To obtain classification as a service contract, the first two rules essentially require a management contract so that the service provider maintains control of the property. The service recipient is allowed to retain an interest in the land underlying the asset via a ground lease without being considered in physical possession of the property. However, they will not be able to mandate how the property is maintained, operated, or improved. There are five rules to consider which determine “significant” economic interest in a property:

  1. If the property is utilized by a service recipient for most of its useful life
  2. If the service recipient bears the risk of a decline in value of the property
  3. If the service recipient shares the reward for an increase in value of the property
  4. If the service recipient receives a portion of savings in operating costs
  5. If the service recipient bears the risk of damage or loss of the property

To be considered a service contract, the fourth general rule requires the service provider to bear the risk of reduced receipts or increased expenses as the result of non-performance under the contract. An exception to this rule is a provision which allows for an output contract to remain in force during short shut-downs of a facility. To resemble a service contract, the fifth rule states that services must be provided to someone other than the service recipient. For example, a purchaser of power should allow sales to customers and not use all of it for themselves. The last rule states that the total contract price should “substantially” exceed the value of the property to be classified as a service contract. Thus, if the contract price is derived mostly from recovery of costs of the property or there is a separation between use and service charges of the property, then the contract will resemble a lease.

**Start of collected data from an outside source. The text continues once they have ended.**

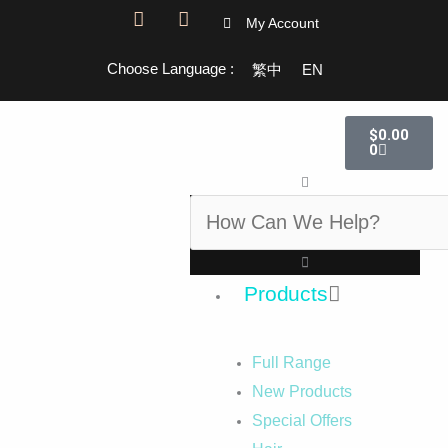
F
I
My Account
a
n
c
s
Choose Language :
繁中
EN
e
t
b
a
o
g
Cart
o
r
$
0.00
k
a
0
-
m
Search
f
Products
Full Range
New Products
Special Offers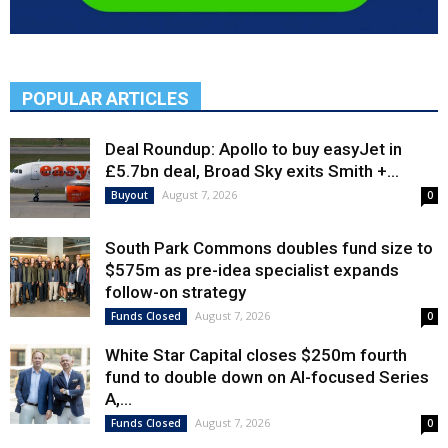
POPULAR ARTICLES
Deal Roundup: Apollo to buy easyJet in
£5.7bn deal, Broad Sky exits Smith +...
August 7, 2026
Buyout
0
South Park Commons doubles fund size to
$575m as pre-idea specialist expands
follow-on strategy
August 7, 2026
Funds Closed
0
White Star Capital closes $250m fourth
fund to double down on AI-focused Series
A,...
August 7, 2026
Funds Closed
0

An important item to note is that not all six requirements need to be satisfied to be considered a service contract. Section 7701(e) does not weight any of the criteria but simply allows for a contract either resembling a lease or a service contract. This would imply that a simple majority of criteria is necessary for classification.

Section 7701(e)(3) provides special rules for determining whether a contract is a service contract. These special rules apply only to the following types of facilities: qualified solid waste disposal, cogeneration, alternative energy, and water treatment works. The following four special rules replace the general rules for the above facility types and indicate when a service contract should actually be classified as a lease:

  1. If the service recipient operates the facility
  2. If the service recipient risks a significant financial loss when there is non-performance under the contract
  3. If the service recipient risks a significant financial gain when operating costs are less that the standards of performance under the contract
  4. If the service recipient has a purchase option or is required to buy all or part of the facility at a fixed price other than the fair market value

There are three main differences between the special and general rules. The first one is that with the special rules, lower operating costs cannot be passed on to the service recipient. Secondly, the risk of temporary shut down of the facility can be shared by the service recipient. Lastly, all costs and benefits due to changes in the law can be passed on to the service recipient.

Service contracts have less tax downside and less financial risk as well as more even returns over time. Also, the contract must be carefully structured to qualify as a service contract. While it is easier to qualify under the special rules, there are many fewer available facilities. The main tax benefit for classification as a service contract is the allowance for depreciation over 125% of the lease term rather than 125% of the combined lease and service contract terms.